Kitaplarımın üzerindeki tozu elimle silip duvara yaslı duran kitaplığa koydum kitaplarımı. İlk yazdığım kitap benim için çok önemli ve çok değerlidir. İsmi Aphrodite*’dir. Ben o Tanrı’ya sonsuz saygı duyuyorum. Benim en çok ilgimi çeken Tanrı olmasından dolayı da onunla ilgili yazdım. Ayrıca, bu kitabımı yazdıktan sonra herhangi kötü bir şey olmadı. İnsanlara zarar da gelmedi. Neden benim için çok değerli ve önemli olduğunu anlıyorsunuz değil mi?
Aphrodite, aşkın, cinsel isteklerin ve güzelliğin tanrıçasıdır. Doğal yeteneklerinin yanında, herkesin kendini arzulamasını sağlayan büyülü bir kuşağı vardır. Doğumu hakkında iki söylenti vardır. İlki onun Zeus ve Dione'un kızı olduğunu anlatır. İkincisi, Cronos hadım edildiğinde denize atılmış olan organından damlayan kanlardan doğduğunu ve kocaman bir midye içinde Kıbrıs'ta karaya çıktığından bahseder. Hephaestus'un karısıdır. Ağacı mersin, hayvanları güvercin, kuğu ve serçedir.

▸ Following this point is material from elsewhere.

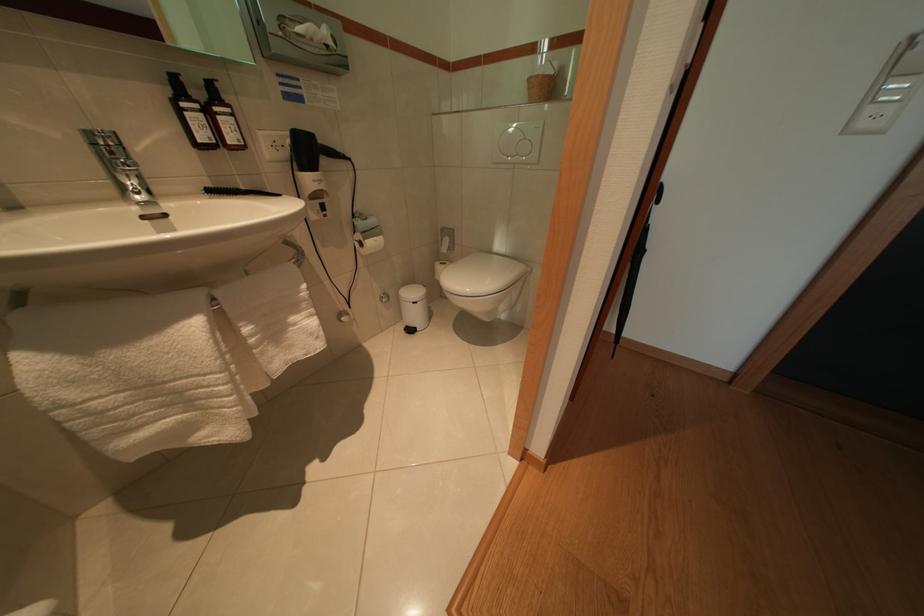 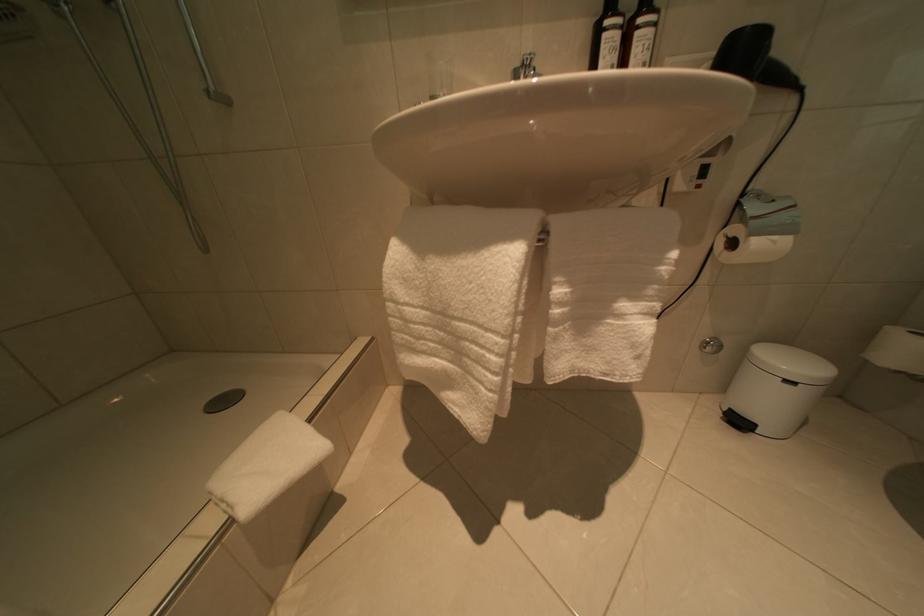 Where in the second image is the point corresponding to (x=370, y=249) from the first image?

Diğer yazdığım beş kitap –hepsi en az 750 sayfa, oldukça çok değil mi?- beni uğursuzluğa ve iblis olarak görülmeye iten kitaplar işte.
Her ne kadar bu kitaplardan nefret etsem bile insan emeğini atmaya kıyamıyor işte. Çünkü üzerinde düşüncelerim, hayallerim, hüznüm, sevgim ve daha fazlası var.
O kitapları da kitaplığıma koyduktan sonra valizimdeki diğer eşyalarımı çıkardım. Eşyalarımı odama tamamen yerleştirdikten sonra yorgunlukla yatağa attım kendimi. Gözlerimi kapadım ve rahata erebilmek için uyumaya çalıştım.